In order to avoid dismissal for failure to state a claim a complaint must contain more than "naked assertions," "labels and conclusions" or "a formulaic recitation of the elements of a cause of action." Bell Atlantic Corp. v. Twombly, 550 U.S. 544, 555-557 (2007). In other words, "[t]hreadbare recitals of the elements of a cause of action, supported by mere conclusory statements do not suffice." Ashcroft v. Iqbal, 129 S. Ct. 1937, 1949 (2009). Furthermore, a claim upon which the court can grant relief has facial plausibility. Twombly, 550 U.S. at 570. "A claim has facial plausibility when the plaintiff pleads factual content that allows the court to draw the reasonable inference that the defendant is liable for the misconduct alleged." Iqbal, 129 S. Ct. at 1949. When considering whether a complaint states a claim upon which relief can be granted, the court must accept the allegations as true, Erickson v. Pardus, 127 S. Ct. 2197, 2200 (2007), and construe the complaint in the light most favorable to the plaintiff, see Scheuer v. Rhodes, 416 U.S. 232, 236 (1974).
In his amended complaint, plaintiff complains about the fact that he lost his job as a "lead porter" in building #4 at California State Prison, Solano when that building was closed for repairs. It is not clear to plaintiff why he lost his job. He requested that he be made "lead porter" in building #3, but it appears that request was denied.

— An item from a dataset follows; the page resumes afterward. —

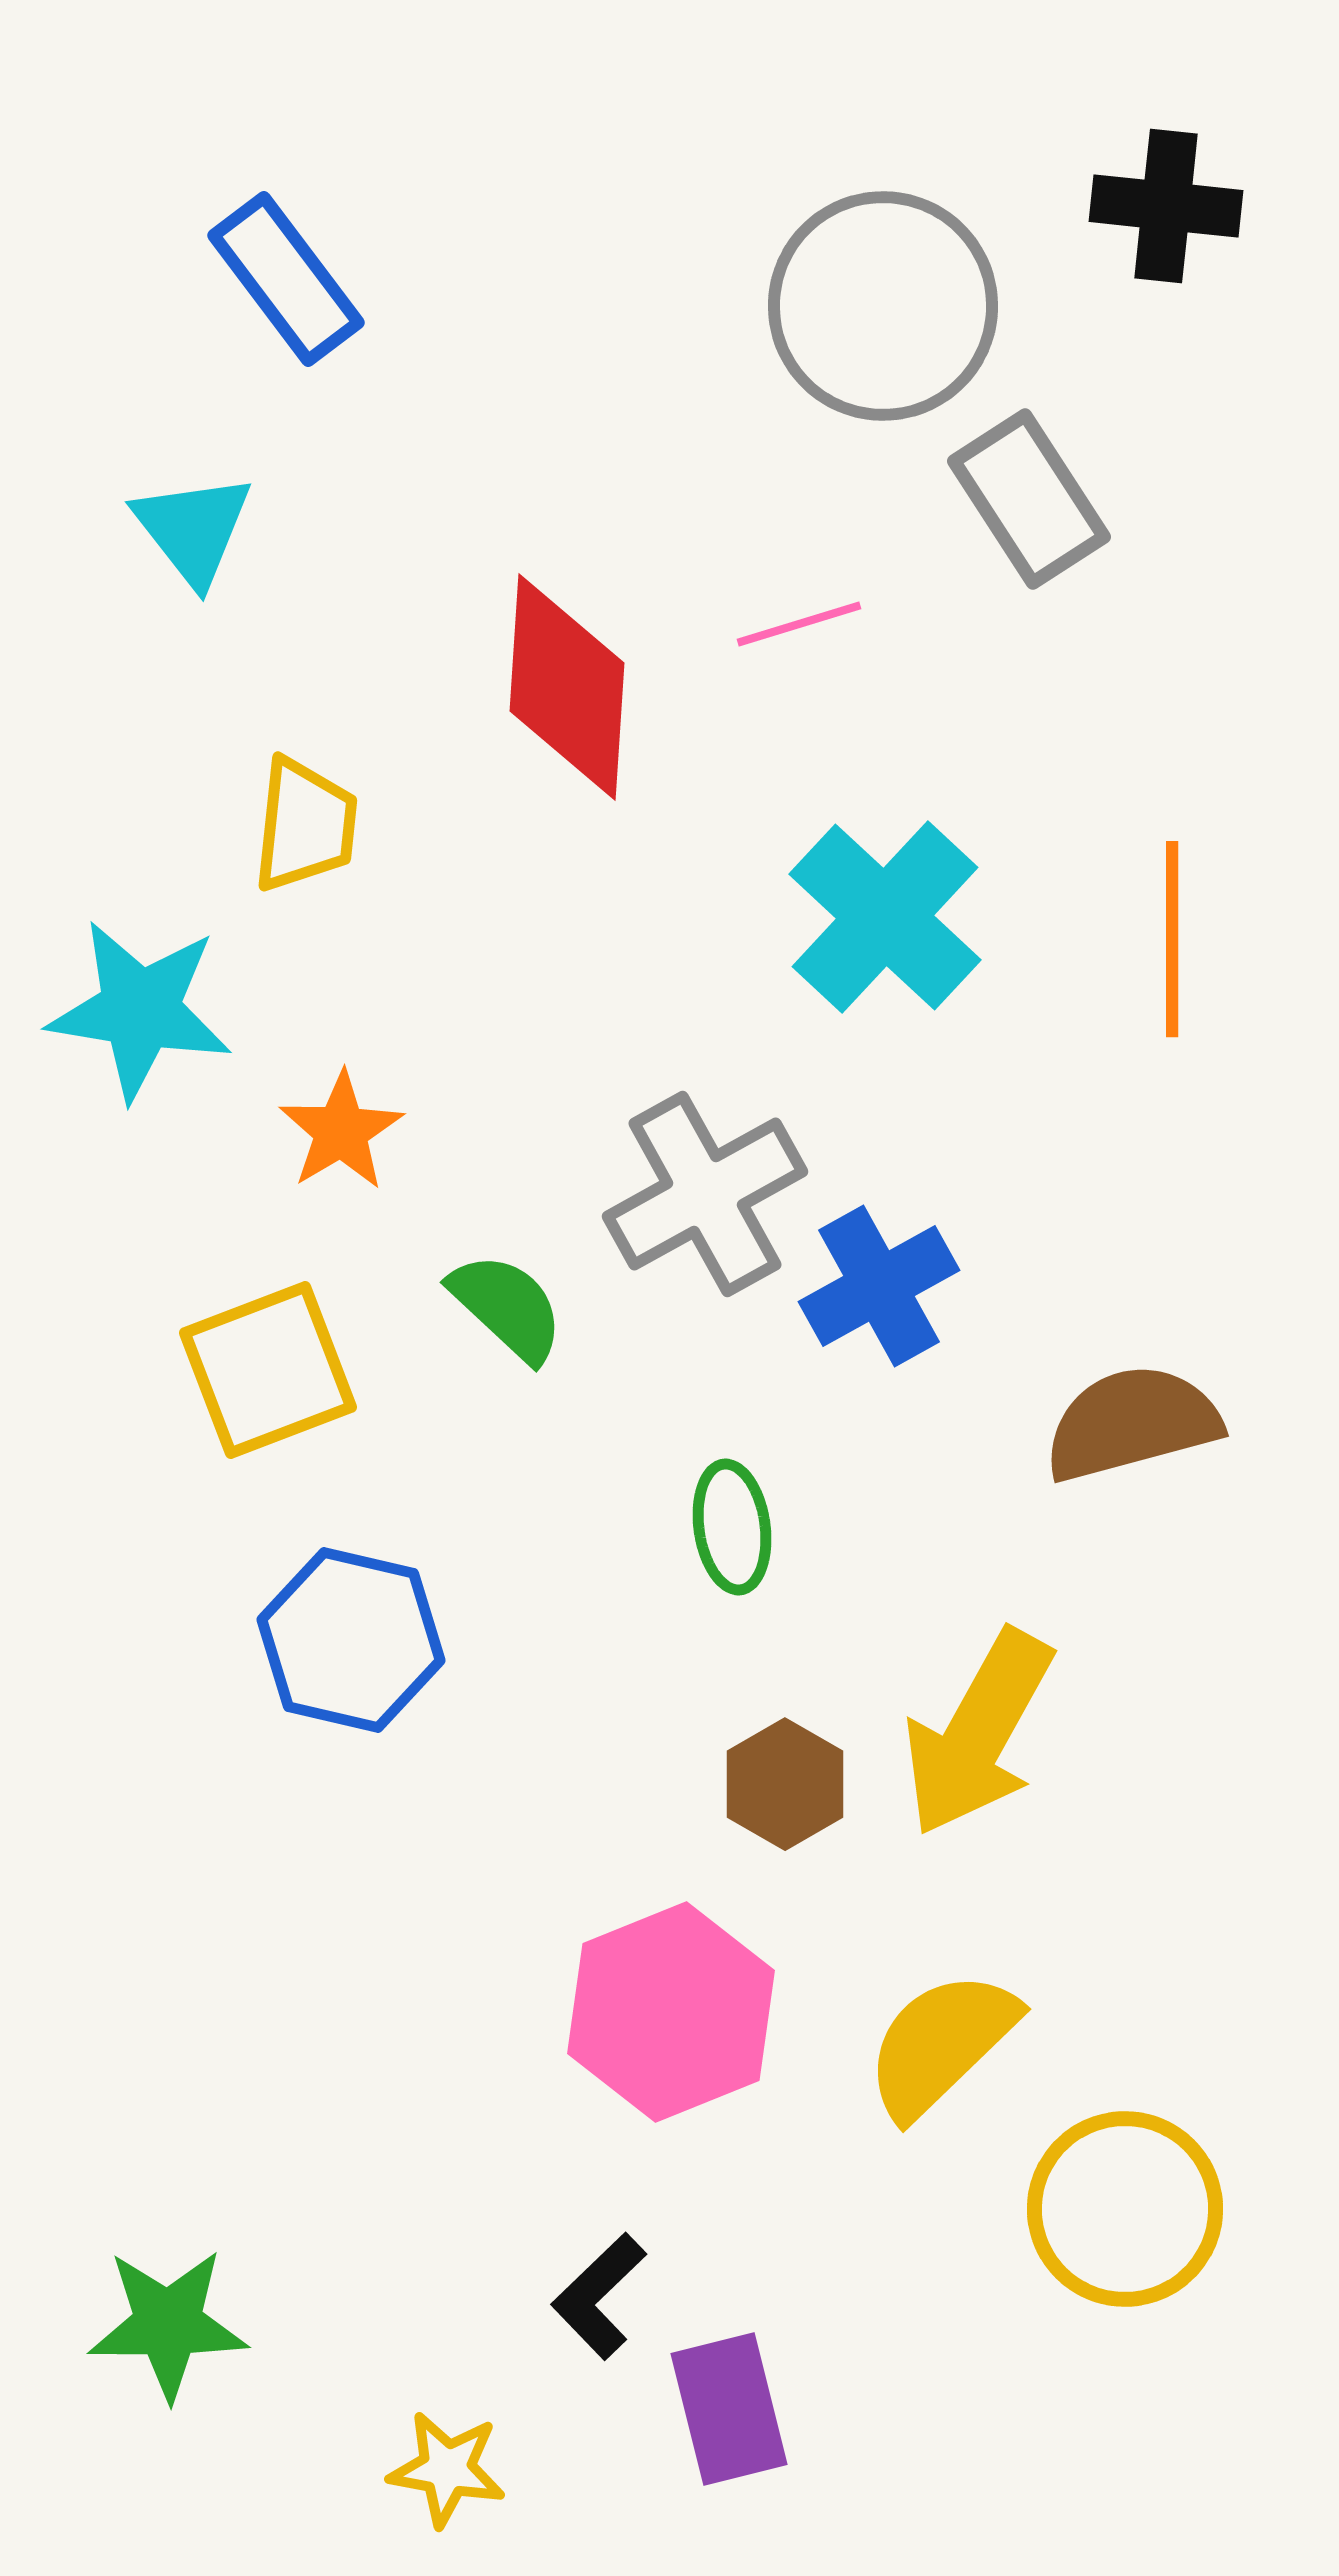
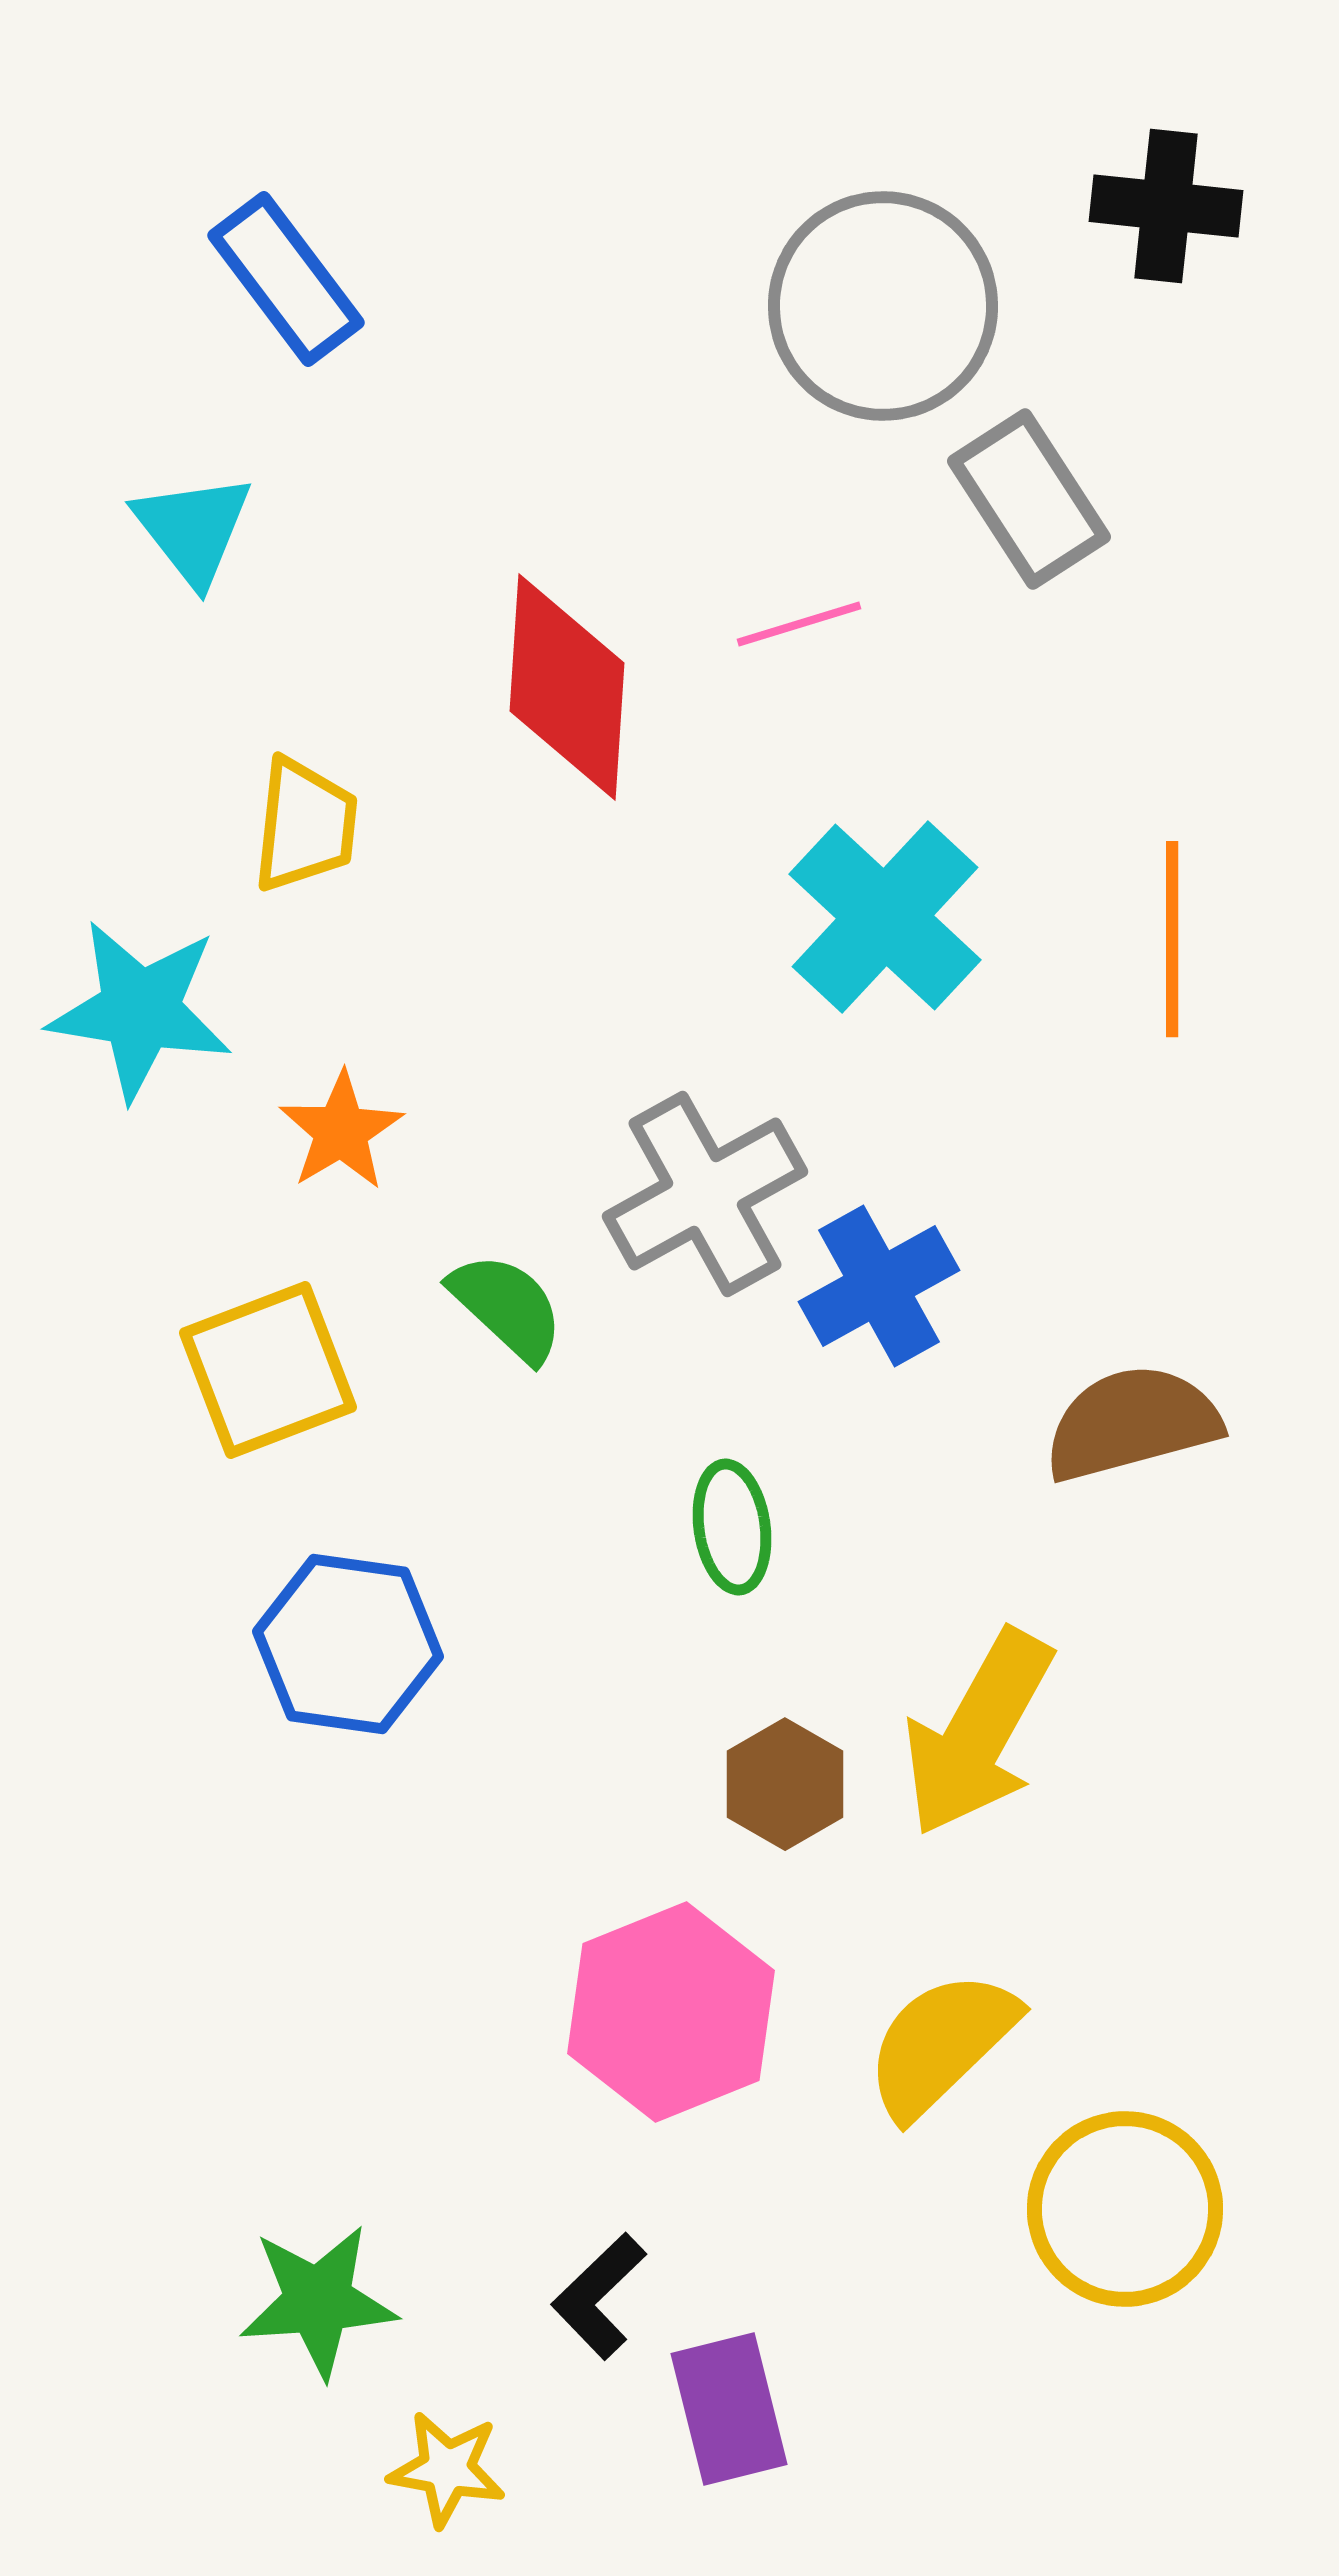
blue hexagon: moved 3 px left, 4 px down; rotated 5 degrees counterclockwise
green star: moved 150 px right, 23 px up; rotated 4 degrees counterclockwise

As plaintiff was informed in the order dismissing his original complaint, plaintiff does not have a right arising under federal law to have a job while in prison. See Toussaint v. McCarthy, 801 F.2d 1080, 1094-95 (9th Cir. 1986) (no liberty interest protected by the Due Process Clause in prison employment). Therefore, the mere loss of his job is not actionable. Despite being informed of the deficiencies in his original complaint when it was dismissed with leave to amend, plaintiff has not cured those deficiencies or otherwise stated any valid claim for denial of a federal right in his amended complaint. That being the case, and because granting leave to amend a second time appears to be futile, the court will recommend that this action be dismissed for failure to state a claim upon which relief can be granted.
Accordingly, IT IS HEREBY RECOMMENDED that this action be dismissed for failure to state a claim upon which relief can be granted.
These findings and recommendations are submitted to the United States District Judge assigned to the case, pursuant to the provisions of 28 U.S.C. § 636(b)(l). Within twenty-one days after being served with these findings and recommendations, any party may file written objections with the court and serve a copy on all parties. Such a document should be captioned "Objections to Magistrate Judge's Findings and Recommendations." Any reply to the objections shall be served and filed within fourteen days after service of the objections. The parties are advised that failure to file objections within the specified time may waive the right to appeal the District Court's order. Martinez v. Ylst, 951 F.2d 1153 (9th Cir. 1991).